Title Automatic content-based detection of influences in the history of Progressive Rock Music
Publication Type Master Thesis
Year of Publication 2013
Authors Meseguer, G.
Abstract

All current and future music has its roots in earlier music. Even the most avantgarde needs a prior knowledge of the foregoing in order to break it. This relationship between musician and its predecessors determines its musical characteristics. Thus, the relationship between previous, present and future musical elements determines the definition of musical influence. With this definition, we may tend to think that any music is an influence relationship. The main difficulty lies in determining what types of connections are influential and which not.
In this thesis we analyse the musical influence from a computational standpoint developing a basic algorithm that allows the finding of relationships between musical passages that can be considered as influential.
Unfortunately, the problem of influence has rarely been addressed with a computational perspective. For this reason, we present a conceptual framework that defines the needs of the problem and allows us to face analysis with guarantees. This conceptualization presents the different factors needed to discern if a musical relationship is influential or not as well as the various factors that condition relationships, the diverse musical dimensions involved and different levels of interaction.

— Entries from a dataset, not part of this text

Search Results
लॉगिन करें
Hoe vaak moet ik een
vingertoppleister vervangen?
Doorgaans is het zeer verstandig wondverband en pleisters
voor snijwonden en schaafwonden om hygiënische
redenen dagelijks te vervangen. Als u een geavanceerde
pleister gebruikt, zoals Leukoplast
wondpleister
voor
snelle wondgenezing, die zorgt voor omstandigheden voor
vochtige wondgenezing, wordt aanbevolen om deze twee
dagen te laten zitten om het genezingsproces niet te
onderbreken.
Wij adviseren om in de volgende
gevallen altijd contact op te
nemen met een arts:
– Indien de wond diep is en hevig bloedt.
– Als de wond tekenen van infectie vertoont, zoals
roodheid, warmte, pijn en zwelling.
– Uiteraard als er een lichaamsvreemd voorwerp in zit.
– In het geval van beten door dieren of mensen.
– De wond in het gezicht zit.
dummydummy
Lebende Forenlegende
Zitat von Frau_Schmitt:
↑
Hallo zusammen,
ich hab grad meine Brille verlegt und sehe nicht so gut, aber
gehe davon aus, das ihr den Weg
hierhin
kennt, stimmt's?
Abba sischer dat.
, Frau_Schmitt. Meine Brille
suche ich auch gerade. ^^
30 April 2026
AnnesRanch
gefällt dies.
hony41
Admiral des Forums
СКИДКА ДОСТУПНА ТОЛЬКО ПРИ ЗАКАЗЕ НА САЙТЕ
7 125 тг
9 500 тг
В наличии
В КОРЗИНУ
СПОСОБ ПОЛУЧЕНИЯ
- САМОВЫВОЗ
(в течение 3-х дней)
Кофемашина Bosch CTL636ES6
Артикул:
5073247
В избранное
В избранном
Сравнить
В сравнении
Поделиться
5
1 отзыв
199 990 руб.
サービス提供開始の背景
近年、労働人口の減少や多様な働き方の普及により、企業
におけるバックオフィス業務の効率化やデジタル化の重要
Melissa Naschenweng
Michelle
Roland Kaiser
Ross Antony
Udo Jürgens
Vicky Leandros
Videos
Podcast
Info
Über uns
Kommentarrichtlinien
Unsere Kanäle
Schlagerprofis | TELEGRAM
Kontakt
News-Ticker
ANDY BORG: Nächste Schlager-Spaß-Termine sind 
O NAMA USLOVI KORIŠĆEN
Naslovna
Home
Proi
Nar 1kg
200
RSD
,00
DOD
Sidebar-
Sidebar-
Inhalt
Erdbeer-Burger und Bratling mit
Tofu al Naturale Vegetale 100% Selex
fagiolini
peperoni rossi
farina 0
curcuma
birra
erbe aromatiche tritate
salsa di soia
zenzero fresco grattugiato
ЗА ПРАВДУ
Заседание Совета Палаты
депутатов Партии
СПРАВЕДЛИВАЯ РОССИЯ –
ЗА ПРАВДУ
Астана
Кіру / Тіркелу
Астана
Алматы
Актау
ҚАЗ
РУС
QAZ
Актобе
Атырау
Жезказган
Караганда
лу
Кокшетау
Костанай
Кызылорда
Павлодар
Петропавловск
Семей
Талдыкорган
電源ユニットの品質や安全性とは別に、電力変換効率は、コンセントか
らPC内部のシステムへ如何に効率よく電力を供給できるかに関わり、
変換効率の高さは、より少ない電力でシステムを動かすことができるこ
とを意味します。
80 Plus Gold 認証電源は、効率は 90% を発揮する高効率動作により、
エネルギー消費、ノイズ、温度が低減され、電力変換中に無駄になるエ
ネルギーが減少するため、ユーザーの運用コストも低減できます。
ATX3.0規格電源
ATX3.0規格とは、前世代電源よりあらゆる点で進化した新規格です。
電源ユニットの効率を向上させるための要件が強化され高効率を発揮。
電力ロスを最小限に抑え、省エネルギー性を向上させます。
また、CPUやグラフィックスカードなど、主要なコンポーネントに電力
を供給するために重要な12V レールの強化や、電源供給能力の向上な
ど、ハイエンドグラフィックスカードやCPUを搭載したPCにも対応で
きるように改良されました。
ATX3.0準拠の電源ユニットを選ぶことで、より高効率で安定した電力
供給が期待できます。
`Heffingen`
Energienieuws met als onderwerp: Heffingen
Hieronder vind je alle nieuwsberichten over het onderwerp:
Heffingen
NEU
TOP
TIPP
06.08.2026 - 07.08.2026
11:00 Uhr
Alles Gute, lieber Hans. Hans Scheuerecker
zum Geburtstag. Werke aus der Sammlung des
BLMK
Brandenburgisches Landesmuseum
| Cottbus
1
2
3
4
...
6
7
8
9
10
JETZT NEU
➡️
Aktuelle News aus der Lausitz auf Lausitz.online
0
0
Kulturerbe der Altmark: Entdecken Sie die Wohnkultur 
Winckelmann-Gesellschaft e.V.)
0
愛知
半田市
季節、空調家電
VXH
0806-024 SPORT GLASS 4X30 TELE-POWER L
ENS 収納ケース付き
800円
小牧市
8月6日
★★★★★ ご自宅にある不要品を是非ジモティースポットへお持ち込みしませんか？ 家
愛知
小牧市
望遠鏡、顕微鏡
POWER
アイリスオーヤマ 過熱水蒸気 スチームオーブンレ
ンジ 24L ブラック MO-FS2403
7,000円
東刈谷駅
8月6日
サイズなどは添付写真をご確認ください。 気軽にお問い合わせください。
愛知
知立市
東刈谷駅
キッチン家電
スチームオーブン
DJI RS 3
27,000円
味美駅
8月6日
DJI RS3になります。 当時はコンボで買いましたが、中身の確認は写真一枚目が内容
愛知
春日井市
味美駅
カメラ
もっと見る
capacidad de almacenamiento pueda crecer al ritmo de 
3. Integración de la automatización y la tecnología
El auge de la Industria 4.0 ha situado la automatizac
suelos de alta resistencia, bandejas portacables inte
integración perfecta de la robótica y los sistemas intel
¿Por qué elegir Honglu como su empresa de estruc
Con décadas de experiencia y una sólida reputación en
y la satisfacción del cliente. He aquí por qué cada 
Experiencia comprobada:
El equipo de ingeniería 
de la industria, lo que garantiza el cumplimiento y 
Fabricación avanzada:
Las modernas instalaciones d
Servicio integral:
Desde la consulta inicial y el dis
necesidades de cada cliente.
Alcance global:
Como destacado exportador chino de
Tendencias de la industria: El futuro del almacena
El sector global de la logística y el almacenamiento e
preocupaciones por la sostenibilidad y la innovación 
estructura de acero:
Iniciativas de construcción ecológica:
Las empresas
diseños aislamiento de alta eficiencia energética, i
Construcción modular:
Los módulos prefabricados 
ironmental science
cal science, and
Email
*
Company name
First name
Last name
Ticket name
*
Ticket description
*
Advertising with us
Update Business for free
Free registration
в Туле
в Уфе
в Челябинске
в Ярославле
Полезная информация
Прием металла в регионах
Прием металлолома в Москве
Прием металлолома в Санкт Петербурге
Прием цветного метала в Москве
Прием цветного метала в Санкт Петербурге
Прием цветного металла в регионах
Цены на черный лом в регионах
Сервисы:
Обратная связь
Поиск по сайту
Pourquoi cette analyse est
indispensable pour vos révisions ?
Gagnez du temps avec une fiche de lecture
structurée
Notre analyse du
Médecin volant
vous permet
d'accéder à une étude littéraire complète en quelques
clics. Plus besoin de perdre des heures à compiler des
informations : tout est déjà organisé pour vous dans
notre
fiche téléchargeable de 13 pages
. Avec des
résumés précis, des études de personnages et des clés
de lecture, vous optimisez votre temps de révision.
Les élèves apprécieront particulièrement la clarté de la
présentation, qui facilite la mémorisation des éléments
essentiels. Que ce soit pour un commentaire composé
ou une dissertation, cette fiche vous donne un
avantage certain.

Using this conceptual framework, we particularize the problem to a specific case: to find influences from different musical passages in Progressive Rock Music. To accomplish this, we used similarity between different music items as a measurable index of influence relationships. Our study compares a particular influenced segment against all the derived ones from a database of songs of four groups considered the most influential: King Crimson, Yes, Genesis and ELP.
For our approach we use several techniques developed in other fields of MIR such as how to obtain descriptors that characterize the different levels and computing music similarity distances. During the development of the thesis, we discuss and analyse many details as well as the problems encountered in the development of the algorithm derived from our particular approach. The results suggest that the automatic determination of influential relationships is a feasible task.